Excerpted records: Begin

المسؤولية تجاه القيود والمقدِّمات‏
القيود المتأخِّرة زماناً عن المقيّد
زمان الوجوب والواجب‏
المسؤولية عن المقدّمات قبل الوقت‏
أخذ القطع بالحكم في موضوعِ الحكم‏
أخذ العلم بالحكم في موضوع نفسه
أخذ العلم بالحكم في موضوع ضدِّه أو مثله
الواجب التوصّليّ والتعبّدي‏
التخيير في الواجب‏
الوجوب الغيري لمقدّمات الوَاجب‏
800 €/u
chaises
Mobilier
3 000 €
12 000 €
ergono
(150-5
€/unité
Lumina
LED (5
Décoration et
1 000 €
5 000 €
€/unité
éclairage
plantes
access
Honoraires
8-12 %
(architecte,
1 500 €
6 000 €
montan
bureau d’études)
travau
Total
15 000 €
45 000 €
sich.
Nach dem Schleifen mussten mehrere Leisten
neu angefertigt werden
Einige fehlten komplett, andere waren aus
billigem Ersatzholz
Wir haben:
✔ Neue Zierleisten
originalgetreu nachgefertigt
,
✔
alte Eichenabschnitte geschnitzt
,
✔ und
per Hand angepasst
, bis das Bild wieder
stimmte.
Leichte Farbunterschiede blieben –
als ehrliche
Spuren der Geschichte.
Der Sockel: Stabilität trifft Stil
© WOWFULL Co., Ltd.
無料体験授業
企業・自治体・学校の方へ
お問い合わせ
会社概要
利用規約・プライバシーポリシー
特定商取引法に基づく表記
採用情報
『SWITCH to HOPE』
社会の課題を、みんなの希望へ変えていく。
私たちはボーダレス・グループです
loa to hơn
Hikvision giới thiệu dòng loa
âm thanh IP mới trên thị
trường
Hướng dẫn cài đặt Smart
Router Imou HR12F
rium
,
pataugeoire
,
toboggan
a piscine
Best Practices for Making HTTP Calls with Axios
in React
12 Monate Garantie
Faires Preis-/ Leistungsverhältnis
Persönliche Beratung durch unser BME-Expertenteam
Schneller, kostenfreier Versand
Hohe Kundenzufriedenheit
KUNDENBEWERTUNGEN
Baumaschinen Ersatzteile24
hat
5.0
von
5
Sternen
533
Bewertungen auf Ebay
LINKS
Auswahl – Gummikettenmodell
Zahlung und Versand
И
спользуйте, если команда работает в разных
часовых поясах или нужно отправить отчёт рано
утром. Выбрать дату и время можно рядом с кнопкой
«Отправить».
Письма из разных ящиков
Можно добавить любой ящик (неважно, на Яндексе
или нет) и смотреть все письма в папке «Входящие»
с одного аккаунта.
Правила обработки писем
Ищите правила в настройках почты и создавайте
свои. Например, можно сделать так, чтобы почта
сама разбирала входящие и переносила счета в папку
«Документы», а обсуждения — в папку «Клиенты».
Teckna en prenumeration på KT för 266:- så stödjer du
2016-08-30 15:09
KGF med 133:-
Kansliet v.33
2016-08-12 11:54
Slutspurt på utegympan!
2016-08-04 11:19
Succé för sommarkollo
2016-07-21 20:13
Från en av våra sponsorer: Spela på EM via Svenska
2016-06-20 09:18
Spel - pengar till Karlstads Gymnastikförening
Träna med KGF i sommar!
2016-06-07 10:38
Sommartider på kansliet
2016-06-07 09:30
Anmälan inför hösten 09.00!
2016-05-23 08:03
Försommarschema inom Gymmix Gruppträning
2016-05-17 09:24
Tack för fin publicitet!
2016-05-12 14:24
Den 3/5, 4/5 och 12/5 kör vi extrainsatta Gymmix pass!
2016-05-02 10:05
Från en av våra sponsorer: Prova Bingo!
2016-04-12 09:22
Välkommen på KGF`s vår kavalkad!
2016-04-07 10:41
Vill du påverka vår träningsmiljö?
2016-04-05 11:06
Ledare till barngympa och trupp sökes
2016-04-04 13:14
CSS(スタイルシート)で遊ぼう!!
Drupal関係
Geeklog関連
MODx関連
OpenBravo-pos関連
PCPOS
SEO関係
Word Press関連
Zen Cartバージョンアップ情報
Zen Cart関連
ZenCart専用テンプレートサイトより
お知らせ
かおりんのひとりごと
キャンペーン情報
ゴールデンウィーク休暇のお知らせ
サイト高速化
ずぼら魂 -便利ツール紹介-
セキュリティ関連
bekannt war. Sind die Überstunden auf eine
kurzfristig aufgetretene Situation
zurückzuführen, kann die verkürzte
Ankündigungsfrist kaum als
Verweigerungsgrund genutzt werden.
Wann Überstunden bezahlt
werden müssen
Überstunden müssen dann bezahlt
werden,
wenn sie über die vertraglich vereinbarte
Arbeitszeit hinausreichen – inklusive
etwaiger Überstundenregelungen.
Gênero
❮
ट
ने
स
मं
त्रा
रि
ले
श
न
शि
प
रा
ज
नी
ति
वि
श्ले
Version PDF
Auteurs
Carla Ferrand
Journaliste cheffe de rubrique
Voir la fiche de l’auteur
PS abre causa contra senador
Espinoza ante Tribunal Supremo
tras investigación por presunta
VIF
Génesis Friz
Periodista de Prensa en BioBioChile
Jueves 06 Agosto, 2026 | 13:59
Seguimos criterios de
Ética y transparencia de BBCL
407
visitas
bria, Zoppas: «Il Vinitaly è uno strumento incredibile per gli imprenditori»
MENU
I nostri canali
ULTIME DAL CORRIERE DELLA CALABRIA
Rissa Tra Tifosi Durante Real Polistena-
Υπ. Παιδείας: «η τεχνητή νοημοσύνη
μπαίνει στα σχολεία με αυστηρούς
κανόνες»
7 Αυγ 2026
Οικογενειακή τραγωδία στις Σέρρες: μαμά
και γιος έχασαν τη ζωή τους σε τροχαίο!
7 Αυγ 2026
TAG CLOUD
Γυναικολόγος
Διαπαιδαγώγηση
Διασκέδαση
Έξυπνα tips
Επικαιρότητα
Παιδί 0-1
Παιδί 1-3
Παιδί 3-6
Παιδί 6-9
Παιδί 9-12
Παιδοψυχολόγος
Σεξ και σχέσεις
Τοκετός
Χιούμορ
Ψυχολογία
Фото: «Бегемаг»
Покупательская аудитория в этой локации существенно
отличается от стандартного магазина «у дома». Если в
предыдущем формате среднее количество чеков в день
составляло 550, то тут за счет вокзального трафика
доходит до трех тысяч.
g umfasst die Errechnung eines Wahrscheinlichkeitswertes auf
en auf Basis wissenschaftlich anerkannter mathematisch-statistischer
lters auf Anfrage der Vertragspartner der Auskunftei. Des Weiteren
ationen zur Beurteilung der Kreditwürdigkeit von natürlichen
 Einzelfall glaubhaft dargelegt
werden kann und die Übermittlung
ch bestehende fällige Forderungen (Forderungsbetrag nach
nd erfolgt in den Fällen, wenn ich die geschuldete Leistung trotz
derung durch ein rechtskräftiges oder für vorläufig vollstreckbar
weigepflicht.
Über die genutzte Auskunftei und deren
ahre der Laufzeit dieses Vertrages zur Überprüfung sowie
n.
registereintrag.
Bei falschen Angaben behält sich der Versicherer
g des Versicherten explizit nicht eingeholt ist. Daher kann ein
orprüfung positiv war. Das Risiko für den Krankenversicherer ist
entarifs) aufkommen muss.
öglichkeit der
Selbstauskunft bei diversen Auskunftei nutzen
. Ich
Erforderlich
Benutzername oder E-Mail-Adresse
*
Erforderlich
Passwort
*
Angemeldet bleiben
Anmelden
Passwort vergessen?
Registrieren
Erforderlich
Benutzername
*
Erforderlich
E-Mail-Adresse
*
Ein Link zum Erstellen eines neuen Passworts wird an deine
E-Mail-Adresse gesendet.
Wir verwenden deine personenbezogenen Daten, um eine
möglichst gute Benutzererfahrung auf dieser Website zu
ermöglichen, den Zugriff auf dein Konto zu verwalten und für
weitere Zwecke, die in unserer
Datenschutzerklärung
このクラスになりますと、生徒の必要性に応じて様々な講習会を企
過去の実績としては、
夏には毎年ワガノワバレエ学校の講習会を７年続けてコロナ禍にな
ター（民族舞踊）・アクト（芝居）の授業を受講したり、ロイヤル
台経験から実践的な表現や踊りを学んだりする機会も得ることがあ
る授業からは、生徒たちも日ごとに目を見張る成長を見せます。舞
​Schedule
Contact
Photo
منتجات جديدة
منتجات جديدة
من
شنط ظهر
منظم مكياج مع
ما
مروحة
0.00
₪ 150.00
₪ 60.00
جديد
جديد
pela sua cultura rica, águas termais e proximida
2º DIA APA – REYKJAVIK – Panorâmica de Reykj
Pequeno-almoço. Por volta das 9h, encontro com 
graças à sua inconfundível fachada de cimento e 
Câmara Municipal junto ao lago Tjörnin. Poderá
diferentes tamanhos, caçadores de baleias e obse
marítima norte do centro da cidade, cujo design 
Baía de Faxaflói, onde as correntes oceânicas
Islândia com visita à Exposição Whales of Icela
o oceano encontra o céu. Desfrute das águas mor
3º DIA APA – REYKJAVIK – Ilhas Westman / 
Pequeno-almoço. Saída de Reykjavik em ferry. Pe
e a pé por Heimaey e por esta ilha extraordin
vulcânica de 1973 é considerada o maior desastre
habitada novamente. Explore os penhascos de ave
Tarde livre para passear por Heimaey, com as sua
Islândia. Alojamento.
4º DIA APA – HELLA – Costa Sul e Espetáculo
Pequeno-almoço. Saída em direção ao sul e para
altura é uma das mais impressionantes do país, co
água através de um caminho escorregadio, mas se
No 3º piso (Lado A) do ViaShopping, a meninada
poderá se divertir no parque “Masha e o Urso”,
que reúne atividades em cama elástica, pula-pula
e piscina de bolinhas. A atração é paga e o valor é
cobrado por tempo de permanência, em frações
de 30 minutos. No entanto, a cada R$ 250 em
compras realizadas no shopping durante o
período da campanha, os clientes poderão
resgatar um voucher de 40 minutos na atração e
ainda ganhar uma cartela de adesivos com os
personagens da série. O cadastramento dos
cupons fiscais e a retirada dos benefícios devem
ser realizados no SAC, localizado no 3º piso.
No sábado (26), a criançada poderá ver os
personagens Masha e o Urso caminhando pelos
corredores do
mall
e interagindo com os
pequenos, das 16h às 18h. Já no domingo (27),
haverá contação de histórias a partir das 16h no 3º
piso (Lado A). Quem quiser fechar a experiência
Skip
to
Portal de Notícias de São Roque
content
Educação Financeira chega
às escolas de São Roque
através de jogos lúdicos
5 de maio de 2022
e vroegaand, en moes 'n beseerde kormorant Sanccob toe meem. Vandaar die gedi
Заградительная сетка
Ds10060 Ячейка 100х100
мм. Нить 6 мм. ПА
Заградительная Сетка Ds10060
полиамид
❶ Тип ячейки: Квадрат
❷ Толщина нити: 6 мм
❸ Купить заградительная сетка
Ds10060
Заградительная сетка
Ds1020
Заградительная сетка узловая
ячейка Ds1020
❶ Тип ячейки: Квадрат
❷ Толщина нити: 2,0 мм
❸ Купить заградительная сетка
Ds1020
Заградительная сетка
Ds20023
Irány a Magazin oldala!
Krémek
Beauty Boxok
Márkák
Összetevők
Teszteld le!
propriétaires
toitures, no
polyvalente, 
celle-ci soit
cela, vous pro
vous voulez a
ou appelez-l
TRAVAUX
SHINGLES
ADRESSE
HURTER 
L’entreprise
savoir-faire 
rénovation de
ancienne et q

Excerpted records: End

[Goal of the exercise]: Only the lines above from the line containing "per Hand angepasst" through the line containing "Правила обработки писем" should be retyped, exactly and with both ends included.

[Written solution]:
per Hand angepasst
, bis das Bild wieder
stimmte.
Leichte Farbunterschiede blieben –
als ehrliche
Spuren der Geschichte.
Der Sockel: Stabilität trifft Stil
© WOWFULL Co., Ltd.
無料体験授業
企業・自治体・学校の方へ
お問い合わせ
会社概要
利用規約・プライバシーポリシー
特定商取引法に基づく表記
採用情報
『SWITCH to HOPE』
社会の課題を、みんなの希望へ変えていく。
私たちはボーダレス・グループです
loa to hơn
Hikvision giới thiệu dòng loa
âm thanh IP mới trên thị
trường
Hướng dẫn cài đặt Smart
Router Imou HR12F
rium
,
pataugeoire
,
toboggan
a piscine
Best Practices for Making HTTP Calls with Axios
in React
12 Monate Garantie
Faires Preis-/ Leistungsverhältnis
Persönliche Beratung durch unser BME-Expertenteam
Schneller, kostenfreier Versand
Hohe Kundenzufriedenheit
KUNDENBEWERTUNGEN
Baumaschinen Ersatzteile24
hat
5.0
von
5
Sternen
533
Bewertungen auf Ebay
LINKS
Auswahl – Gummikettenmodell
Zahlung und Versand
И
спользуйте, если команда работает в разных
часовых поясах или нужно отправить отчёт рано
утром. Выбрать дату и время можно рядом с кнопкой
«Отправить».
Письма из разных ящиков
Можно добавить любой ящик (неважно, на Яндексе
или нет) и смотреть все письма в папке «Входящие»
с одного аккаунта.
Правила обработки писем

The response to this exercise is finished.